DESCRIPTION (provided by applicant): Autoimmune Deficiency Syndrome (AIDS) is caused by the HIV retrovirus and is a deadly worldwide epidemic. One efficient strategy that viruses use is to hijack short functional motifs. These motifs are consensus sequences on different HIV proteins that are the binding sites or targets that host proteins act on to allow viral infection and replication. For example, the HIV envelope polyprotein (Env) contains a short consensus motif (Arg-x-Lys/Arg-Arg; "x" is any residue) for cleavage by the host protease, Furin. One of the major limitations in identifying short functional motifs is the lack of a systematic approach and simple accessibility for HIV researchers. Our cross-disciplinary team has built Minimotif Miner (MnM), a motif database and platform-independent web-tool that identifies short motif consensus sequences (less that 15 residues) in protein queries and thus new potential functions in these proteins (http://mmm.engr.unconn.edu/). Many of these consensus sequences are present in HIV proteins. To facilitate the study of short functional motifs in HIV proteins, we proposed to provide a free new web system infrastructure that integrates information for protein motifs with sequence conservation among HIV isolates and 3D structures of HIV proteins to allow HIV researchers to explore new functions in HIV proteins. Short functional motifs provide a plethora of potential targets for intervention in the viral life-cycle that have not been thoroughly explored (Aims 1 and 2). A second goal of this proposal is to test some of the more exciting motif predictions. Consensus motifs in HIV proteins will be validated by mutating the motif in recombinant viruses, testing for the effect of the mutation on viral infection and replication, and then assaying the direct function of the predicted motif (e.g. interaction with another protein; aim 3). PUBLIC HEALTH RELEVANCE: This project provides a key tool to help understand the process by which HIV infects and replicates within cells.

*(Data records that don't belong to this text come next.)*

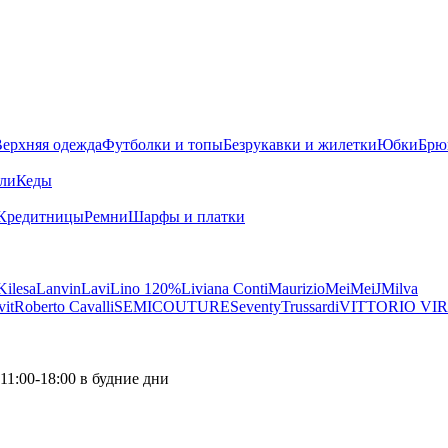
ерхняя одежда
Футболки и топы
Безрукавки и жилетки
Юбки
Брю
ли
Кеды
Кредитницы
Ремни
Шарфы и платки
Kilesa
Lanvin
Lavi
Lino 120%
Liviana Conti
Maurizio
MeiMeiJ
Milva
vit
Roberto Cavalli
SEMICOUTURE
Seventy
Trussardi
VITTORIO VIR
11:00-18:00 в будние дни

The proposed experiments are likely to identify new lead compounds for treating HIV infection.

描述（由申请人提供）：自身免疫缺陷综合症（艾滋病）是由艾滋病毒逆转录病毒引起的，是一种致命的世界性流行病。病毒使用的一种有效策略是劫持短功能基序。这些基序是不同 HIV 蛋白上的共有序列，这些蛋白是宿主蛋白作用以允许病毒感染和复制的结合位点或靶标。例如，HIV 包膜多蛋白 (Env) 包含一个短的共有基序（Arg-x-Lys/Arg-Arg；“x”是任何残基），用于被宿主蛋白酶 Furin 切割。识别短功能基序的主要限制之一是缺乏系统的方法和艾滋病毒研究人员的简单可及性。我们的跨学科团队构建了 Minimotif Miner (MnM)，这是一个基序数据库和独立于平台的网络工具，可识别蛋白质查询中的短基序共有序列（少于 15 个残基），从而识别这些蛋白质中的新潜在功能 (http:// /mmm.engr.unconn.edu/)。许多共有序列存在于 HIV 蛋白中。为了促进 HIV 蛋白中短功能基序的研究，我们建议提供一个免费的新网络系统基础设施，该基础设施将蛋白质基序的信息与 HIV 分离株之间的序列保守性和 HIV 蛋白的 3D 结构集成在一起，使 HIV 研究人员能够探索 HIV 中的新功能蛋白质。短功能基序为干预病毒生命周期提供了大量尚未彻底探索的潜在目标（目标 1 和 2）。该提案的第二个目标是测试一些更令人兴奋的主题预测。 HIV 蛋白中的共有基序将通过突变重组病毒中的基序、测试突变对病毒感染和复制的影响、然后分析预测基序的直接功能（例如与另一种蛋白质的相互作用；目标 3）来验证。公共健康相关性：该项目提供了一个关键工具，帮助了解艾滋病毒在细胞内感染和复制的过程。拟议的实验可能会发现用于治疗艾滋病毒感染的新先导化合物。